→ **Task brief**: In the records below, begin at the line containing "서구 공원 녹지 배치 계획 이론의 초기 발전 과정과 특성" and end at the line containing "GDPR & Cookies"; quote every line in that span exactly, including both boundary lines, and no others.

Data records Start Marker

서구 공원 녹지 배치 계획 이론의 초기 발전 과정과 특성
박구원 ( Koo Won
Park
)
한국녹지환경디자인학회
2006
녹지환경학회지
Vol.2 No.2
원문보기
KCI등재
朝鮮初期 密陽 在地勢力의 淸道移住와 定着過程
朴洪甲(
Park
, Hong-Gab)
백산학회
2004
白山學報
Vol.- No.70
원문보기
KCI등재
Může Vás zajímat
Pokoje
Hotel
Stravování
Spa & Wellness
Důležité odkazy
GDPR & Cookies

Data records End Marker
Data records Start Marker

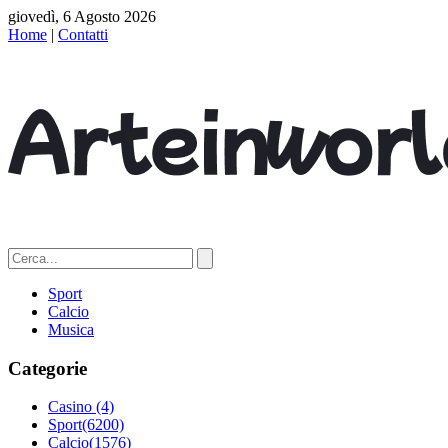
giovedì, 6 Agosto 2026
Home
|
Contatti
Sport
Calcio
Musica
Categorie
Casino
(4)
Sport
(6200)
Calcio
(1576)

Data records End Marker
Data records Start Marker

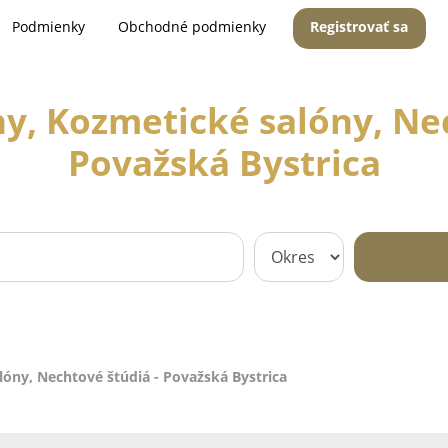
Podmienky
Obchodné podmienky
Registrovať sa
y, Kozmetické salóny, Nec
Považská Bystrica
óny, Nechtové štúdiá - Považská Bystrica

Data records End Marker

→ **Response area**:
서구 공원 녹지 배치 계획 이론의 초기 발전 과정과 특성
박구원 ( Koo Won
Park
)
한국녹지환경디자인학회
2006
녹지환경학회지
Vol.2 No.2
원문보기
KCI등재
朝鮮初期 密陽 在地勢力의 淸道移住와 定着過程
朴洪甲(
Park
, Hong-Gab)
백산학회
2004
白山學報
Vol.- No.70
원문보기
KCI등재
Může Vás zajímat
Pokoje
Hotel
Stravování
Spa & Wellness
Důležité odkazy
GDPR & Cookies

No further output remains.